A ‘correction’ is what lurks for the Greenback. Nine-months of steady climb in the most rapid move since the early 1980’s mixes both fundamental reasoning and speculative exuberance. It is the faction that participated to take advantage of momemtum rather than hold positions to realize long-term developments that pose the currency short-term risk. It is difficult to establish exactly how much excess could be worked off, but positioning measures can act as a proxy. The CFTC’s Commitment of Traders (COT) report this past week showed a continued reversal from the record net-long exposure set in January. Now at its lowest level since the end of December, there is still plenty of room for moderation as we’ve only seen a 13 percent retreat from the bullish shift that began in 2012.

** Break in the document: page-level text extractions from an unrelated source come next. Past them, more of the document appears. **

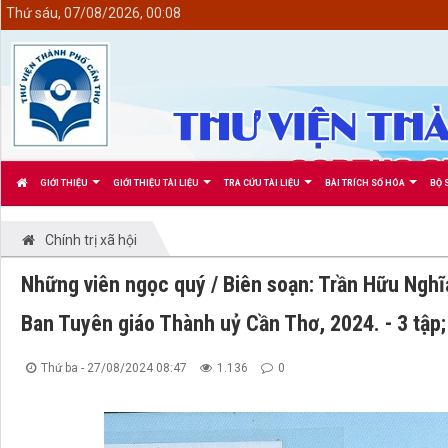
<
Thứ sáu, 07/08/2026, 00:08
GIỚI THIỆU
GIỚI THIỆU TÀI LIỆU
TRA CỨU TÀI LIỆU
BÀI TRÍCH SỐ HÓA
BỘ 
Chính trị xã hội
Những viên ngọc quý / Biên soạn: Trần Hữu Nghĩ
Ban Tuyên giáo Thành uỷ Cần Thơ, 2024. - 3 tập; 
Thứ ba - 27/08/2024 08:47
1.136
0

The most capable driver for the Dollar in its long and short-term course is monetary policy. This past Friday, a range of inflation measures bolstered the persistent doubt of near-term FOMC rate hikes. The headline CPI reading for March slipped back into negative territory (-0.1 percent), a real average weekly earnings figure retreated from its series high to a 2.2 percent clip and price forecasts from the University of Michigan confidence survey posted sharp declines. Caveats of robust core measures and the general trend of the wage numbers factor in, but viability of a near-term hike is certainly diminished. According to Fed Fund futures, the first hike is once again not fully priced in until January 2016.
Moderated rate expectations reinforced by tepid data, but it’s capability as a fundamental driver is diminished considering the time frame yields imply and the persistent buoyancy of the Dollar – a rate hike may come later but it is still a hike among QE programs. Sentiment may simply tip out of favor for the Greenback and pull it lower, but the most effective means would by through key event risk to focus the selling effort. For the coming week’s docket, there is limited high-profile event risk to hit all traders’ radars. And, marking a meaningful distraction, there are very high profile events in the following week (FOMC decision and GDP amongst others).
As we keep an eye on the evoluation of rate speculation, it will also be important to monitor risk trends. While extreme risk aversion would eventually buoy the USD, the aspect of its meteroric rise based in growth and interest rate expectaitons can be tripped up in initial phases of a speculative retreat.